----- EXCERPTED RECORDS

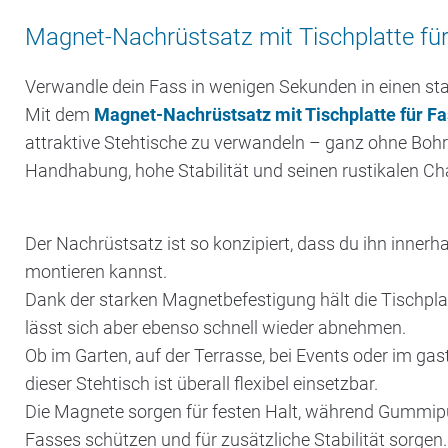
Magnet-Nachrüstsatz mit Tischplatte für
Verwandle dein Fass in wenigen Sekunden in einen sta
Mit dem
Magnet-Nachrüstsatz mit Tischplatte für F
attraktive Stehtische zu verwandeln – ganz ohne Boh
Handhabung, hohe Stabilität und seinen rustikalen Charm
Der Nachrüstsatz ist so konzipiert, dass du ihn inner
montieren kannst.
Dank der starken Magnetbefestigung hält die Tischpla
lässt sich aber ebenso schnell wieder abnehmen.
Ob im Garten, auf der Terrasse, bei Events oder im g
dieser Stehtisch ist überall flexibel einsetzbar.
Die Magnete sorgen für festen Halt, während Gummipu
Fasses schützen und für zusätzliche Stabilität sorgen.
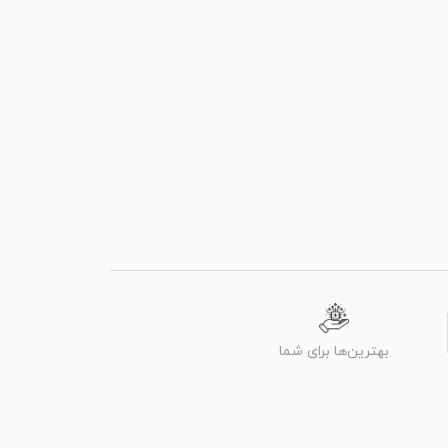
بهترین‌ها برای شما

----------

* WORK REQUIRED: The answer is the lines above between the line holding "attraktive Stehtische zu" and the line holding "Die Magnete sorgen", inclusive, each written out exactly, and no others.

* RESULT OF THIS EXERCISE:
attraktive Stehtische zu verwandeln – ganz ohne Boh
Handhabung, hohe Stabilität und seinen rustikalen Charm
Der Nachrüstsatz ist so konzipiert, dass du ihn inner
montieren kannst.
Dank der starken Magnetbefestigung hält die Tischpla
lässt sich aber ebenso schnell wieder abnehmen.
Ob im Garten, auf der Terrasse, bei Events oder im g
dieser Stehtisch ist überall flexibel einsetzbar.
Die Magnete sorgen für festen Halt, während Gummipu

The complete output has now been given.